Whenever a line below holds the word "Summit", count it; please give only the final number.

═════ DATA FOR PROCESSING

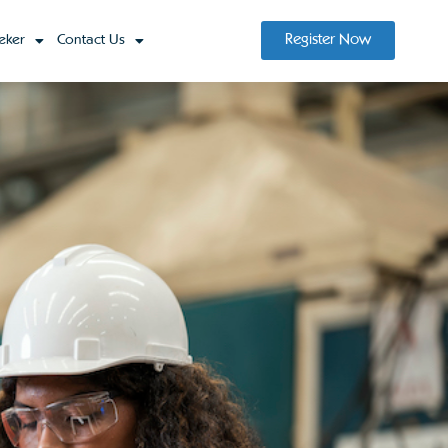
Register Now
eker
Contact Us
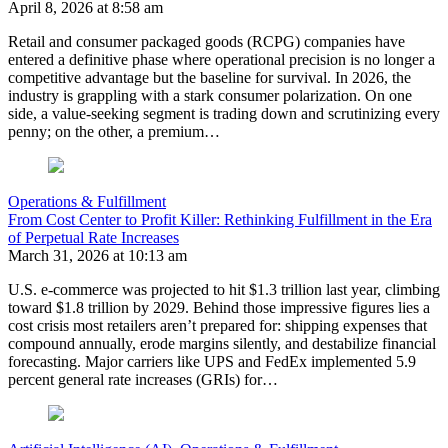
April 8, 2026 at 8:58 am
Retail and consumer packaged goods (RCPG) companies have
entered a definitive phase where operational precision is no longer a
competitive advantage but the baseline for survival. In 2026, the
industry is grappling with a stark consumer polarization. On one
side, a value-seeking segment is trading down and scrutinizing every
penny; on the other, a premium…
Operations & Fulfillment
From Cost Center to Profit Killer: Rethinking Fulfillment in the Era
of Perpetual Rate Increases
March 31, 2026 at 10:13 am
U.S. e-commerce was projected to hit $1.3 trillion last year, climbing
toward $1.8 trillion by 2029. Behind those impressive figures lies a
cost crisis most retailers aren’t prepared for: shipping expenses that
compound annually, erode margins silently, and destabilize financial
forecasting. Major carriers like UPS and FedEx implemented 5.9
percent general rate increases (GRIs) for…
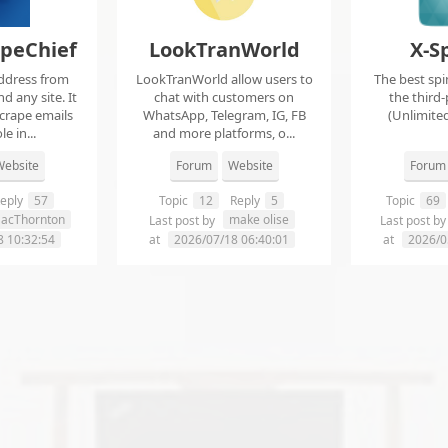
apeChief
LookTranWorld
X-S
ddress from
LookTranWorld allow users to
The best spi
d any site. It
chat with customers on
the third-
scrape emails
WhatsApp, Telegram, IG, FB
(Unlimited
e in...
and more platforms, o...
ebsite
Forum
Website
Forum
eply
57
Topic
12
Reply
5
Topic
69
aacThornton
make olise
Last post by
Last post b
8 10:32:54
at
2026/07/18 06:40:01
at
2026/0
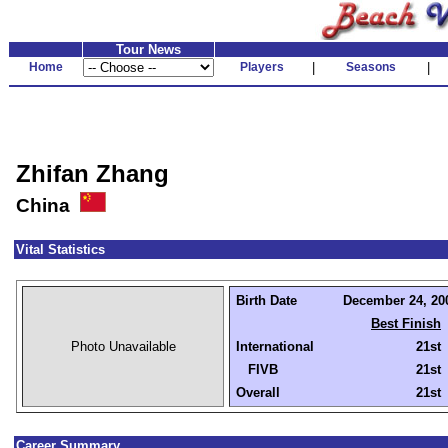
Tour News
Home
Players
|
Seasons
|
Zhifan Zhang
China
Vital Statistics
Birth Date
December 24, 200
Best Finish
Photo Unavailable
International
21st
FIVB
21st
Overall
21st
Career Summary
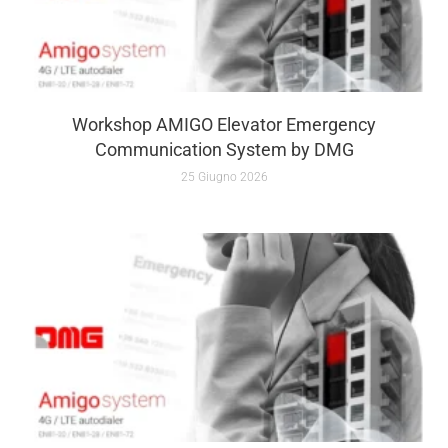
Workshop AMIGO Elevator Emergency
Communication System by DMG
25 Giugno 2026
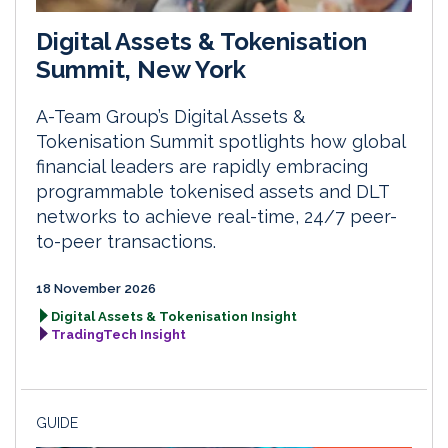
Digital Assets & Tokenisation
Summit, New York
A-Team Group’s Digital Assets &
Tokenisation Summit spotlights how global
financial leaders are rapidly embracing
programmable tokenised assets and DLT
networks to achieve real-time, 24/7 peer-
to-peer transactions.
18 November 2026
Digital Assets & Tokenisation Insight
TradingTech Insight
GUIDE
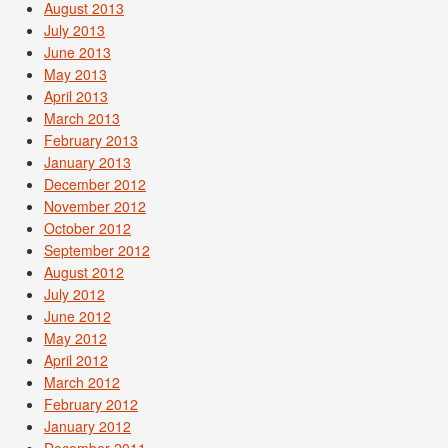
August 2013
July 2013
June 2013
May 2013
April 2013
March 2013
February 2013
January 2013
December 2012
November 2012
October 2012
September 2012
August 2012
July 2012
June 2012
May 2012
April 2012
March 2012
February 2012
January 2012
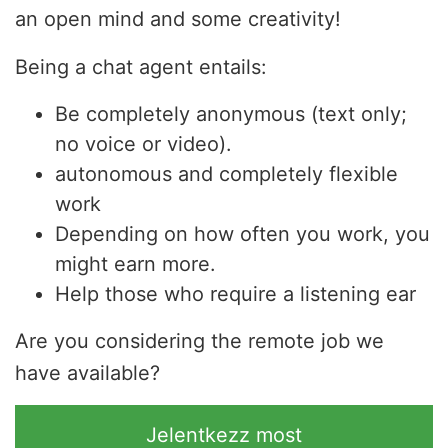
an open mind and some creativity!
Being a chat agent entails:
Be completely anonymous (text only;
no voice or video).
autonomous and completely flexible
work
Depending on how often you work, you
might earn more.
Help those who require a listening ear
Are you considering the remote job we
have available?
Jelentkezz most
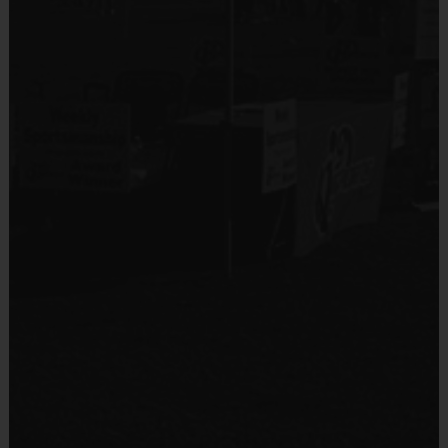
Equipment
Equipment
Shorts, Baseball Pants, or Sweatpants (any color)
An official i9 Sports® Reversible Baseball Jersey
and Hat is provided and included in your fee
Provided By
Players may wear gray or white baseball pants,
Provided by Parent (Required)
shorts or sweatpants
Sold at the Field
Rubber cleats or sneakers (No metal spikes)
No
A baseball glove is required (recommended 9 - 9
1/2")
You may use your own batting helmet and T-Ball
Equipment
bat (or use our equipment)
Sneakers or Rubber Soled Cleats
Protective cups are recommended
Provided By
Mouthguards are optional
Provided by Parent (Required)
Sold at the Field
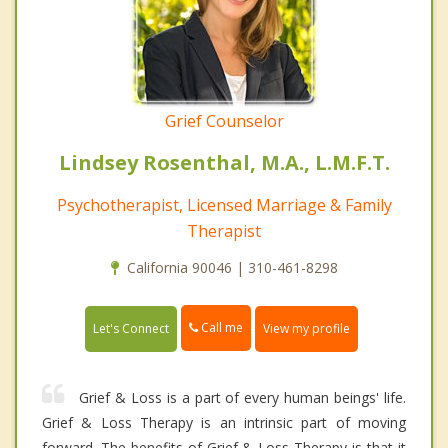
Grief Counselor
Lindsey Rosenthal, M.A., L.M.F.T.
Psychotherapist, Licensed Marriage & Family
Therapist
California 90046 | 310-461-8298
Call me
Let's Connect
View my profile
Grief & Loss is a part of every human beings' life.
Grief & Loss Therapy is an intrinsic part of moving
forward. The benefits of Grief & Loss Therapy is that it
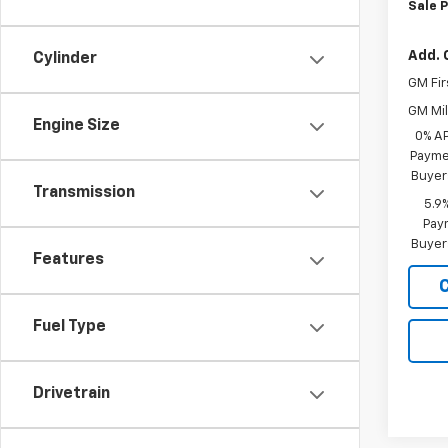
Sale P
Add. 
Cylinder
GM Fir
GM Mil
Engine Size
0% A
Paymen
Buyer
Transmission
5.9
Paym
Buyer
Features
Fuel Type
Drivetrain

══════════
═════ DATA FOR PROCESSING

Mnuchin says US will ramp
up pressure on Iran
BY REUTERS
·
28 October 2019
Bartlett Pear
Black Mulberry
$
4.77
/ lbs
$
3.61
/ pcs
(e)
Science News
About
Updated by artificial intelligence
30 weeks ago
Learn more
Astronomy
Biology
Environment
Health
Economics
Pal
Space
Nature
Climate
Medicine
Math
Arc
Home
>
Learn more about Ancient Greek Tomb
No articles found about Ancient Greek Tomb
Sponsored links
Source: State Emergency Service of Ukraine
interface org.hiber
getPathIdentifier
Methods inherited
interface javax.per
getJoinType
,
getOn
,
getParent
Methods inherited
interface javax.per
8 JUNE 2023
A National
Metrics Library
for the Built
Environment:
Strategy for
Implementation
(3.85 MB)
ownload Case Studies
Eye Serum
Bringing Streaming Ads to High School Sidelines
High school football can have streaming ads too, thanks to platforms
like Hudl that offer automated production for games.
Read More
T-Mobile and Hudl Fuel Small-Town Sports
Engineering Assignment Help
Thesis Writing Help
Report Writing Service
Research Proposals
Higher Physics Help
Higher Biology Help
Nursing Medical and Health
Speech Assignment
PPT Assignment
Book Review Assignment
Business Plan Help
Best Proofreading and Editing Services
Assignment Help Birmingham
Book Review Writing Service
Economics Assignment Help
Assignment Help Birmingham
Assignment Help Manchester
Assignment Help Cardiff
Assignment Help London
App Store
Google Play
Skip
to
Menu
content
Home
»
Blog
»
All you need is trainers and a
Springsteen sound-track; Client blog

══════════

▸ **SOLUTION**: 2